# WHAT THIS TASK INVOLVES:
Give back every entry exactly as it is written, but not the pictures.

Collected data
☆ ☆ ☆ ☆ ☆

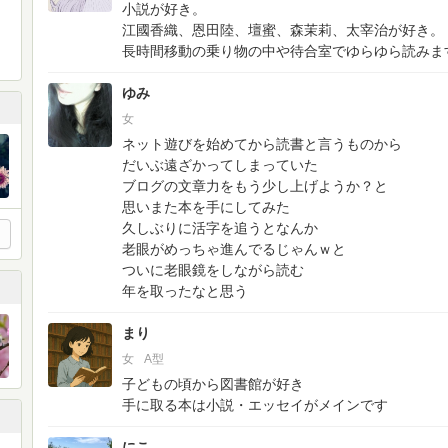
小説が好き。
江國香織、恩田陸、壇蜜、森茉莉、太宰治が好き。
長時間移動の乗り物の中や待合室でゆらゆら読みま
ゆみ
女
ネット遊びを始めてから読書と言うものから
だいぶ遠ざかってしまっていた
ブログの文章力をもう少し上げようか？と
思いまた本を手にしてみた
久しぶりに活字を追うとなんか
老眼がめっちゃ進んでるじゃんｗと
ついに老眼鏡をしながら読む
年を取ったなと思う
まり
女
A型
子どもの頃から図書館が好き
手に取る本は小説・エッセイがメインです
にこ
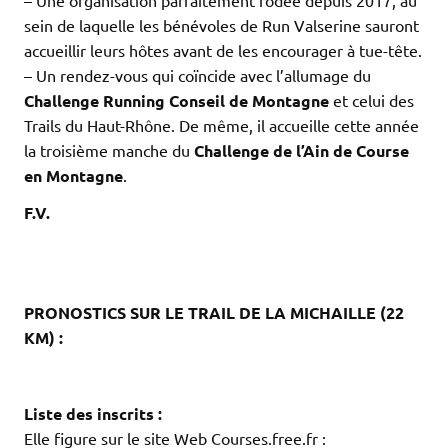
– Une organisation parfaitement rodée depuis 2017, au
sein de laquelle les bénévoles de Run Valserine sauront
accueillir leurs hôtes avant de les encourager à tue-tête.
– Un rendez-vous qui coïncide avec l’allumage du
Challenge Running Conseil de Montagne
et celui des
Trails du Haut-Rhône. De même, il accueille cette année
la troisième manche du
Challenge de l’Ain de Course
en Montagne
.
F.V.
.
.
.
PRONOSTICS SUR LE TRAIL DE LA MICHAILLE (22
KM) :
.
.
Liste des inscrits :
Elle figure sur le site Web Courses.free.fr :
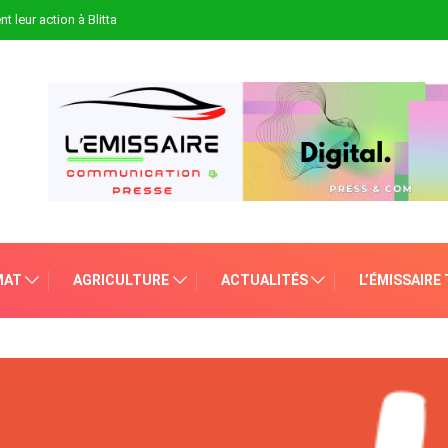
t leur action à Blitta
MAT
AGRICULTURE
ACTUALITÉS
L’ÉMISSAIRE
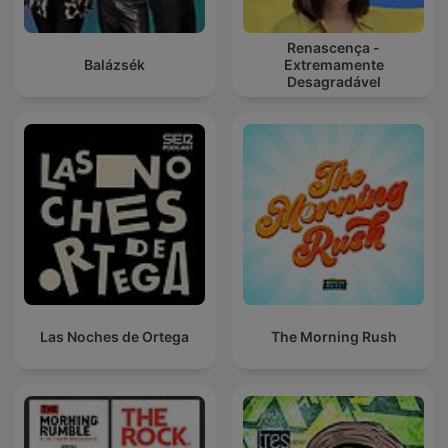
Renascença -
Balázsék
Extremamente
Desagradável
Las Noches de Ortega
The Morning Rush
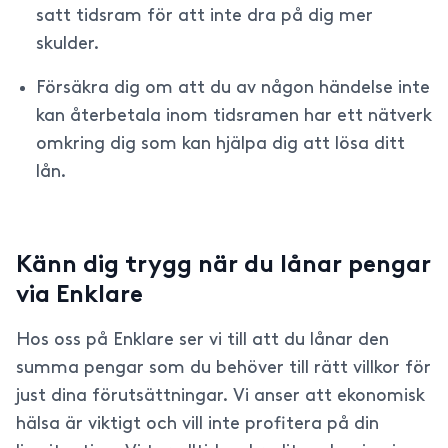
satt tidsram för att inte dra på dig mer
skulder.
Försäkra dig om att du av någon händelse inte
kan återbetala inom tidsramen har ett nätverk
omkring dig som kan hjälpa dig att lösa ditt
lån.
Känn dig trygg när du lånar pengar
via Enklare
Hos oss på Enklare ser vi till att du lånar den
summa pengar som du behöver till rätt villkor för
just dina förutsättningar. Vi anser att ekonomisk
hälsa är viktigt och vill inte profitera på din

☆ ☆ ☆ ☆ ☆

# WRITTEN ANSWER:
小説が好き。
江國香織、恩田陸、壇蜜、森茉莉、太宰治が好き。
長時間移動の乗り物の中や待合室でゆらゆら読みま
ゆみ
女
ネット遊びを始めてから読書と言うものから
だいぶ遠ざかってしまっていた
ブログの文章力をもう少し上げようか？と
思いまた本を手にしてみた
久しぶりに活字を追うとなんか
老眼がめっちゃ進んでるじゃんｗと
ついに老眼鏡をしながら読む
年を取ったなと思う
まり
女
A型
子どもの頃から図書館が好き
手に取る本は小説・エッセイがメインです
にこ
– Une organisation parfaitement rodée depuis 2017, au
sein de laquelle les bénévoles de Run Valserine sauront
accueillir leurs hôtes avant de les encourager à tue-tête.
– Un rendez-vous qui coïncide avec l’allumage du
Challenge Running Conseil de Montagne
et celui des
Trails du Haut-Rhône. De même, il accueille cette année
la troisième manche du
Challenge de l’Ain de Course
en Montagne
.
F.V.
.
.
.
PRONOSTICS SUR LE TRAIL DE LA MICHAILLE (22
KM) :
.
.
Liste des inscrits :
Elle figure sur le site Web Courses.free.fr :
t leur action à Blitta
MAT
AGRICULTURE
ACTUALITÉS
L’ÉMISSAIRE
Renascença -
Balázsék
Extremamente
Desagradável
Las Noches de Ortega
The Morning Rush
satt tidsram för att inte dra på dig mer
skulder.
Försäkra dig om att du av någon händelse inte
kan återbetala inom tidsramen har ett nätverk
omkring dig som kan hjälpa dig att lösa ditt
lån.
Känn dig trygg när du lånar pengar
via Enklare
Hos oss på Enklare ser vi till att du lånar den
summa pengar som du behöver till rätt villkor för
just dina förutsättningar. Vi anser att ekonomisk
hälsa är viktigt och vill inte profitera på din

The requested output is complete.